Cooper gave a snort of derision. "No chance. They were scum. If any of them were tamely watching telly that night, I'm a monkey's uncle. Far more likely, they were out beating up old ladies or knifing rival football supporters."
The Inspector mulled this over. "There's no such thing as an alibi applicable in all situations," he said thoughtfully. "Not unless Hughes always makes a habit of committing crimes after nine o'clock at night, and we know he doesn't do that, because Ruth stole her grandmother's earrings at two-thirty in the afternoon." He fell silent.
"So what are you saying?" asked Cooper when he didn't go on. "That they're telling the truth?" He shook his head aggressively. "I don't believe that."
"I'm wondering why Hughes didn't produce this alibi yesterday. Why did he keep mum for so long if he knew his mates were going to back him up?" He answered his own question slowly. "Because his solicitor forced my hand this morning and demanded to know the earliest time that Mrs. Gillespie might have died. Which means Hughes had already told him he was in the clear from nine o'clock, and hey presto, out comes his alibi."
"How does that help us?"
"It doesn't," said Jones cheerfully. "But if it was the set-up you say it is, then he must have done something else that night that required an alibi from nine o'clock. All we have to do is find out what it was." He reached for his telephone. "I'll talk to my oppo in Bournemouth. Let's see what he can come up with on the crime sheet for the night of Saturday, November the sixth." The answer was nothing.
Nothing, at least, that remotely fitted the
modus operandi
of David Mark Hughes. Hence Cooper's tetchiness.

 

He tut-tutted crossly at Sarah as he examined the key on the table. "I thought you had more sense, Dr. Blakeney."
Sarah held on to her patience with an effort, remembering Jane's admonishment not to let events sour her nature. "I know. I'm sorry."
"You'd better hope we do raise someone else's fingerprints, otherwise I might be inclined to think this was a stunt."
"What sort of stunt?"
"A way of leaving your fingerprints on it legitimately."

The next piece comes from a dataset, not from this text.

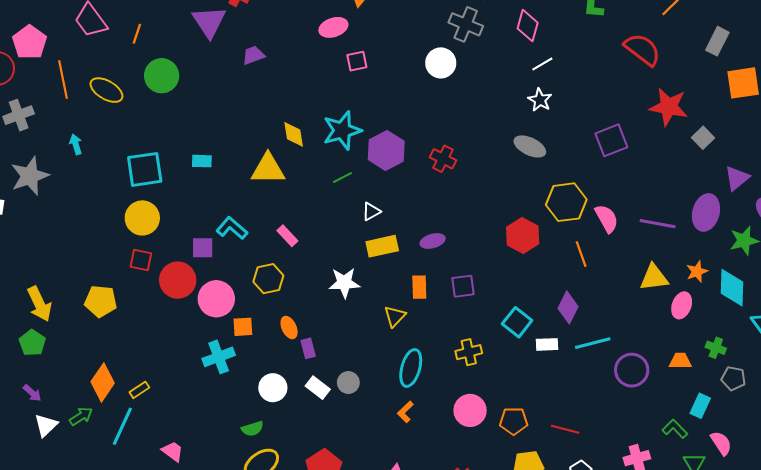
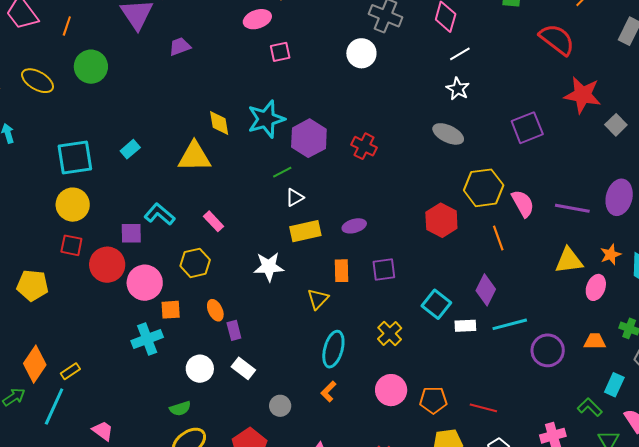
cyan rectangle: (202, 161) -> (130, 149), turned -42
green line: (343, 177) -> (282, 172), moved
yellow cross: (469, 352) -> (390, 333), turned -30
gray circle: (348, 383) -> (280, 406), moved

She was way ahead of him. "Assuming I was the one who used it to get in and kill Mathilda and had forgotten to wipe my fingerprints off it at the time, I suppose?" she said tartly.
"Not quite," he said mildly, "I was thinking more in terms of a Good Samaritan act on behalf of someone else. Who have you unilaterally decided is innocent this time, Dr. Blakeney?"
"You're not very grateful, Cooper," she said. "I needn't have told you about it at all. I could have put it back quietly and kept my mouth shut."
"Hardly. It has your fingerprints all over it and someone would have found it eventually." He glanced at Joanna. "Did you really not know it was there, Mrs. Lascelles?"
"I've already told you once, Sergeant. No. I had a key to the front door."
There was something very odd going on between her and Dr. Blakeney, he thought. The body language was all wrong. They were standing close together, arms almost touching, but they seemed unwilling to look at each other. Had they been a man and a woman, he'd have said he'd caught them in flagrante delicto; as it was, intuition told him they were sharing a secret although what that secret was and whether it had any bearing on Mrs. GUlespie's death was anyone's guess.
"What about Ruth?"
Joanna shrugged indifferently. "I've no idea but I wouldn't think so. She's never mentioned it to me, and I've only ever known her use her front door key. There's no sense in coming all the way round the back if you can get in through the front. There's no access on this side." She looked honestly puzzled. "It must be something Mother started recently. She certainly didn't do it when I was living here."
He looked at Sarah who spread her hands in a gesture of helplessness. "All I know is that the second or third time I came to visit her, she didn't answer the door, so I walked round to the french windows and looked into the drawing-room. She was completely stuck, poor old thing, quite unable to push herself out of her chair because her wrists had packed up on her that day. She mouthed instructions through the glass. 'Key. Third flowerpot. Coal bunker.' I imagine she kept it there for just that kind of emergency. She worried all the time about losing her mobility."